À part sa bibliothèque, Jean Bastaire a légué tout ce qu’il possédait à la Fondation Saint-Irénée. Le diocèse étant une association cultuelle, il n’est pas habilité à recevoir des legs à vocation culturelle. Comme Jean Bastaire n’avait pas d’enfants, il souhaitait que ses biens servent à promouvoir une écologie chrétienne. Il appelait de ses vœux la naissance des « Petits frères et sœurs de la Création », une fraternité spirituelle, regroupant hommes et femmes, décidés à « cultiver et garder » le jardin de la Création (Genèse 2, 15). À un moment, il avait même dit : « On pourrait faire une nouvelle Jec, la Jeunesse écologique chrétienne ! » Mais il tenait aussi à ne pas se cantonner aux jeunes ; dans les « Petits frères et sœurs », il est important que toutes les générations soient représentées et mélangées. Nous aurions aimé que ce projet prenne forme avant son décès. La Fondation Saint-Irénée a mission d’aider tous ceux qui souhaiteront aller en ce sens. Une première étape a été franchie avec l’ouverture d’une chaire Jean Bastaire à l’université catholique de Lyon. J’espère que son travail servira de nourriture théologique et spirituelle à beaucoup, et nous sommes décidés à faire respecter ses dernières volontés…

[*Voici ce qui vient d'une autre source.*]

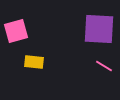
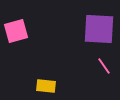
yellow rectangle: moved 12 px right, 24 px down
pink line: rotated 24 degrees clockwise
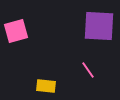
purple square: moved 3 px up
pink line: moved 16 px left, 4 px down
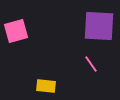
pink line: moved 3 px right, 6 px up
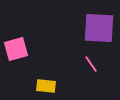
purple square: moved 2 px down
pink square: moved 18 px down
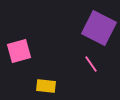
purple square: rotated 24 degrees clockwise
pink square: moved 3 px right, 2 px down
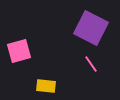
purple square: moved 8 px left
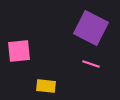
pink square: rotated 10 degrees clockwise
pink line: rotated 36 degrees counterclockwise
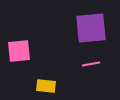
purple square: rotated 32 degrees counterclockwise
pink line: rotated 30 degrees counterclockwise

La théologie de la Création se développe peu à peu dans l’Église catholique. Qu’est-ce que cela vous inspire ?

Elle se développe, et c’est une bonne chose. Mais pour le moment, elle n’est pas allée assez loin. La théologie, en général, progresse à partir des écueils et des hérésies qui surgissent. Mais la première ligne du Credo n’a guère fait l’objet de contestations… Du coup, la réflexion théologique sur ce mystère essentiel et premier est restée atrophiée. Par exemple, je ne me souviens pas avoir eu de cours sur la Création durant toute ma formation au séminaire. Nous gagnerions beaucoup à nous inspirer du regard plus contemplatif porté par les orthodoxes sur le monde, à être plus attentifs à la splendeur et la beauté de la Création. Le pape François prépare, nous dit-on, une encyclique consacrée à l’écologie. C’est un texte très attendu, qui sera un grand événement.

Entretien réalisé par Mahaut Herrman, le 26 septembre 2014.